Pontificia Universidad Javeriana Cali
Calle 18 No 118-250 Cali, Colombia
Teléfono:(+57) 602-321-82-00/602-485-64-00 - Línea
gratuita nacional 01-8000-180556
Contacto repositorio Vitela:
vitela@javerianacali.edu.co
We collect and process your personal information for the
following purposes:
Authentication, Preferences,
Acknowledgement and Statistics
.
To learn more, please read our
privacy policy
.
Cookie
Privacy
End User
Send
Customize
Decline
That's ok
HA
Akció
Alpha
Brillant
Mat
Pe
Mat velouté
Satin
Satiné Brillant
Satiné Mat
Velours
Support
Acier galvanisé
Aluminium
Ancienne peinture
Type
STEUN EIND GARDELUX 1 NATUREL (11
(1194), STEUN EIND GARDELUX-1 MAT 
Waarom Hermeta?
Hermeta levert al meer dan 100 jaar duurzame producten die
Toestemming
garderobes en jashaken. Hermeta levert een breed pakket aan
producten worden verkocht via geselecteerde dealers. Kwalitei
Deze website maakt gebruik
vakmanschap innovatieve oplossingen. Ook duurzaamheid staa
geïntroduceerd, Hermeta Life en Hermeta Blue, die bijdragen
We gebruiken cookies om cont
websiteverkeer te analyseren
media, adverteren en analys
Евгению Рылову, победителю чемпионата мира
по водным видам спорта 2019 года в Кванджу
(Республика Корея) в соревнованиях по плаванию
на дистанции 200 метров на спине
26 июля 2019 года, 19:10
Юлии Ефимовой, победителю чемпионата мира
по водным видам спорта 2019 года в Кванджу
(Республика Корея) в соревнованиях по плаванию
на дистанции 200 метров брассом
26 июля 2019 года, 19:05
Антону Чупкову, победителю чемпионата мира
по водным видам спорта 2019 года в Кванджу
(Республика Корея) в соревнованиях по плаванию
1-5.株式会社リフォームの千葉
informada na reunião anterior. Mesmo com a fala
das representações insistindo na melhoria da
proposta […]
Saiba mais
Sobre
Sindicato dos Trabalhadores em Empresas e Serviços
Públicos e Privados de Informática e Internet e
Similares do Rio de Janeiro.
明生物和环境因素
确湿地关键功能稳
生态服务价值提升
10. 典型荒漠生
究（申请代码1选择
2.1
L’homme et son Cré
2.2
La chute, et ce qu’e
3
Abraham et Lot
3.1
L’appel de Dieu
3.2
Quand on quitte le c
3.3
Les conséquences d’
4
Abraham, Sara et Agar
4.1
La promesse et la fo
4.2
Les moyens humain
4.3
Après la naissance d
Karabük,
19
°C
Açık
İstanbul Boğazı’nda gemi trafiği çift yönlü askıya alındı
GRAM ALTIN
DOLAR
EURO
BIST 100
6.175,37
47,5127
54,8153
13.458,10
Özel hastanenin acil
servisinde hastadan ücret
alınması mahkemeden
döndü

* WORK TO COMPLETE *
Output the records above exactly as written.

* FINISHED TASK *
Pontificia Universidad Javeriana Cali
Calle 18 No 118-250 Cali, Colombia
Teléfono:(+57) 602-321-82-00/602-485-64-00 - Línea
gratuita nacional 01-8000-180556
Contacto repositorio Vitela:
vitela@javerianacali.edu.co
We collect and process your personal information for the
following purposes:
Authentication, Preferences,
Acknowledgement and Statistics
.
To learn more, please read our
privacy policy
.
Cookie
Privacy
End User
Send
Customize
Decline
That's ok
HA
Akció
Alpha
Brillant
Mat
Pe
Mat velouté
Satin
Satiné Brillant
Satiné Mat
Velours
Support
Acier galvanisé
Aluminium
Ancienne peinture
Type
STEUN EIND GARDELUX 1 NATUREL (11
(1194), STEUN EIND GARDELUX-1 MAT 
Waarom Hermeta?
Hermeta levert al meer dan 100 jaar duurzame producten die
Toestemming
garderobes en jashaken. Hermeta levert een breed pakket aan
producten worden verkocht via geselecteerde dealers. Kwalitei
Deze website maakt gebruik
vakmanschap innovatieve oplossingen. Ook duurzaamheid staa
geïntroduceerd, Hermeta Life en Hermeta Blue, die bijdragen
We gebruiken cookies om cont
websiteverkeer te analyseren
media, adverteren en analys
Евгению Рылову, победителю чемпионата мира
по водным видам спорта 2019 года в Кванджу
(Республика Корея) в соревнованиях по плаванию
на дистанции 200 метров на спине
26 июля 2019 года, 19:10
Юлии Ефимовой, победителю чемпионата мира
по водным видам спорта 2019 года в Кванджу
(Республика Корея) в соревнованиях по плаванию
на дистанции 200 метров брассом
26 июля 2019 года, 19:05
Антону Чупкову, победителю чемпионата мира
по водным видам спорта 2019 года в Кванджу
(Республика Корея) в соревнованиях по плаванию
1-5.株式会社リフォームの千葉
informada na reunião anterior. Mesmo com a fala
das representações insistindo na melhoria da
proposta […]
Saiba mais
Sobre
Sindicato dos Trabalhadores em Empresas e Serviços
Públicos e Privados de Informática e Internet e
Similares do Rio de Janeiro.
明生物和环境因素
确湿地关键功能稳
生态服务价值提升
10. 典型荒漠生
究（申请代码1选择
2.1
L’homme et son Cré
2.2
La chute, et ce qu’e
3
Abraham et Lot
3.1
L’appel de Dieu
3.2
Quand on quitte le c
3.3
Les conséquences d’
4
Abraham, Sara et Agar
4.1
La promesse et la fo
4.2
Les moyens humain
4.3
Après la naissance d
Karabük,
19
°C
Açık
İstanbul Boğazı’nda gemi trafiği çift yönlü askıya alındı
GRAM ALTIN
DOLAR
EURO
BIST 100
6.175,37
47,5127
54,8153
13.458,10
Özel hastanenin acil
servisinde hastadan ücret
alınması mahkemeden
döndü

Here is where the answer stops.